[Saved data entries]
________________________________________

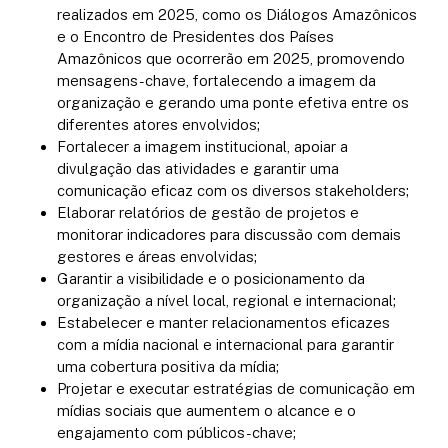
realizados em 2025, como os Diálogos Amazônicos
e o Encontro de Presidentes dos Países
Amazônicos que ocorrerão em 2025, promovendo
mensagens-chave, fortalecendo a imagem da
organização e gerando uma ponte efetiva entre os
diferentes atores envolvidos;
Fortalecer a imagem institucional, apoiar a
divulgação das atividades e garantir uma
comunicação eficaz com os diversos stakeholders;
Elaborar relatórios de gestão de projetos e
monitorar indicadores para discussão com demais
gestores e áreas envolvidas;
Garantir a visibilidade e o posicionamento da
organização a nível local, regional e internacional;
Estabelecer e manter relacionamentos eficazes
com a mídia nacional e internacional para garantir
uma cobertura positiva da mídia;
Projetar e executar estratégias de comunicação em
mídias sociais que aumentem o alcance e o
engajamento com públicos-chave;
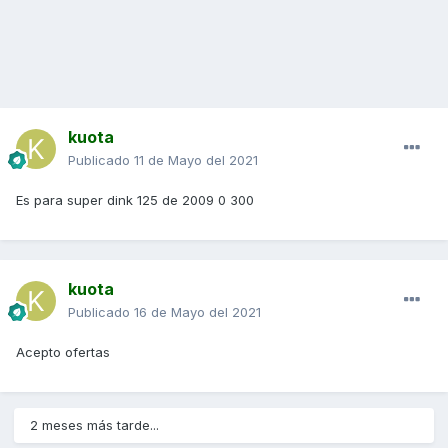
kuota
Publicado
11 de Mayo del 2021
Es para super dink 125 de 2009 0 300
kuota
Publicado
16 de Mayo del 2021
Acepto ofertas
2 meses más tarde...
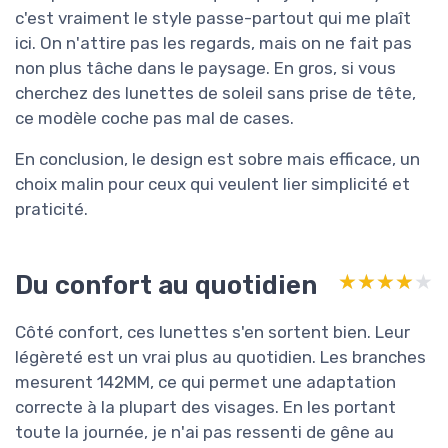
c'est vraiment le style passe-partout qui me plaît
ici. On n'attire pas les regards, mais on ne fait pas
non plus tâche dans le paysage. En gros, si vous
cherchez des lunettes de soleil sans prise de tête,
ce modèle coche pas mal de cases.
En conclusion, le design est sobre mais efficace, un
choix malin pour ceux qui veulent lier simplicité et
praticité.
Du confort au quotidien
★★★★★
★★★★★
Côté confort, ces lunettes s'en sortent bien. Leur
légèreté est un vrai plus au quotidien. Les branches
mesurent 142MM, ce qui permet une adaptation
correcte à la plupart des visages. En les portant
toute la journée, je n'ai pas ressenti de gêne au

________________________________________

Directions for this task: Both the line containing "Projetar e executar" and the line containing "légèreté est un" above belong in the output, as do the lines between them. Print them exactly, without pictures.

Your response:
Projetar e executar estratégias de comunicação em
mídias sociais que aumentem o alcance e o
engajamento com públicos-chave;
kuota
Publicado
11 de Mayo del 2021
Es para super dink 125 de 2009 0 300
kuota
Publicado
16 de Mayo del 2021
Acepto ofertas
2 meses más tarde...
c'est vraiment le style passe-partout qui me plaît
ici. On n'attire pas les regards, mais on ne fait pas
non plus tâche dans le paysage. En gros, si vous
cherchez des lunettes de soleil sans prise de tête,
ce modèle coche pas mal de cases.
En conclusion, le design est sobre mais efficace, un
choix malin pour ceux qui veulent lier simplicité et
praticité.
Du confort au quotidien
★★★★★
★★★★★
Côté confort, ces lunettes s'en sortent bien. Leur
légèreté est un vrai plus au quotidien. Les branches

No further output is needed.